Current Protocols in Toxicology
Measurement of the electron transfer cascade (ETC) enzyme activities and their kinetic profiles is important in assessing mitochondrial function in the nervous system in health and disease or following exposure to toxic agents. The optimization of enzymatic assays for brain tissues and neurons is critical to the development of high-throughput assay formats. This article describes a step-by-step protocol for reliable and reproducible assessment of ETC enzyme kinetics (Complex I-IV) for mitochondria from small quantities of tissue from different brain regions, such as the hippocampus, cerebellum, and frontal cortex, or from neurons in culture. Methods for differential and density gradient centrifugation are detailed for isolating cell body and synaptic mitochondria from brain, as well as measurement of ETC activities in microwell plate or single-cuvette format using spectrophotometric methods. Easy-to follow assay layouts and useful tips are presented, allowing the user to perform these assays in under 3 hr.

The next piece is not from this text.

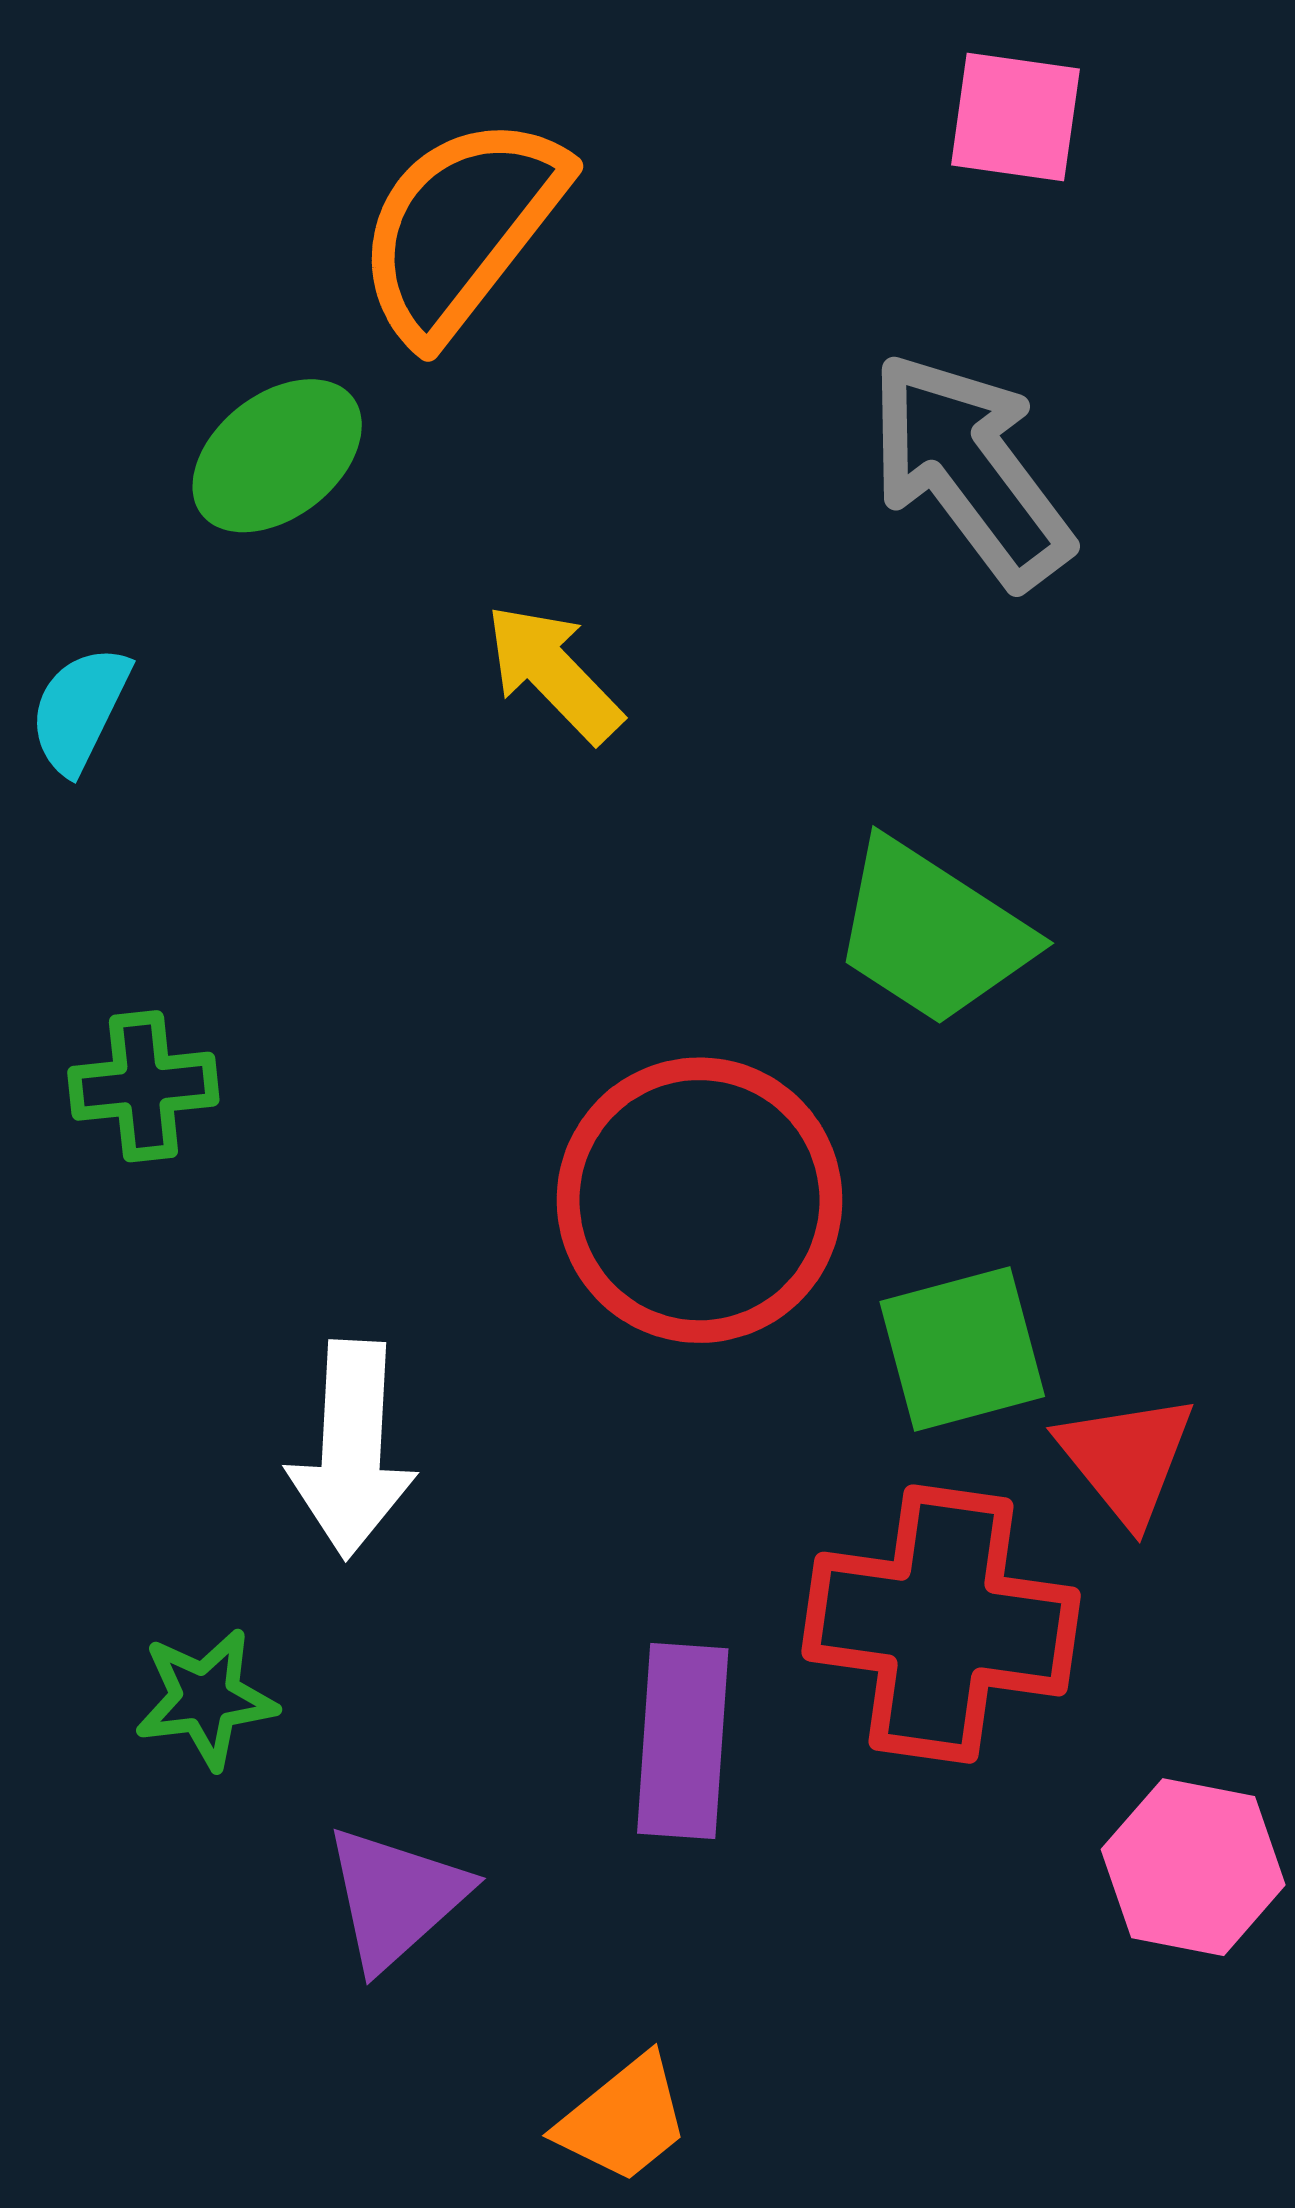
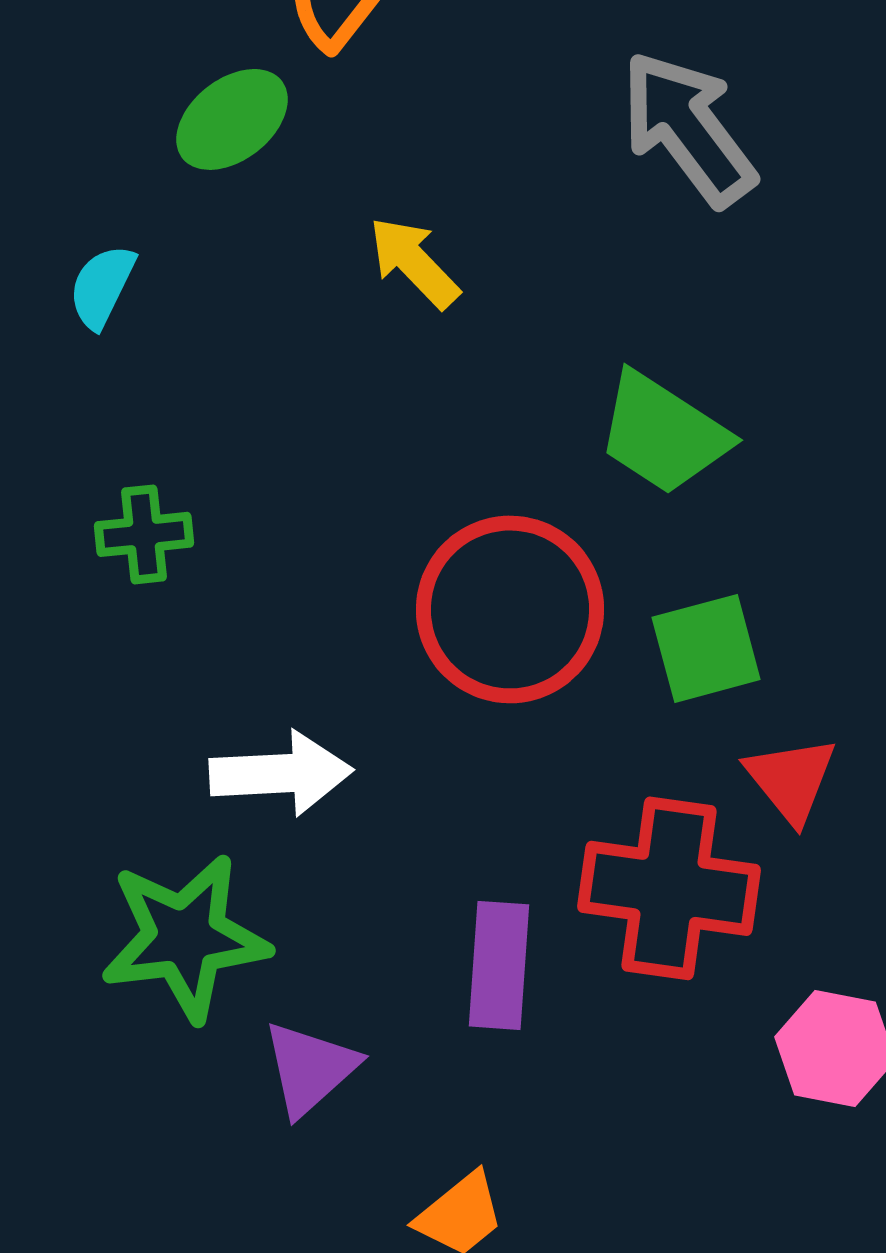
green square: (962, 1349) -> (706, 648), moved
white arrow: (352, 1449) -> (281, 773), turned -96
green star: (206, 1698) -> (185, 937), size x1.8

brain subcellular fractionation, electron transport chain enzymes, mitochondria, neuroblastoma cultures, primary neuronal cultures
Agbas A, Krishnamurthy P, Michaelis ML, Michaelis EK. Mitochondrial Electron Transfer Cascade Enzyme Activity Assessment in Cultured Neurons and Select Brain Regions. Current Protocols in Toxicology. 2019; 80(1). doi: 10.1002/cptx.73.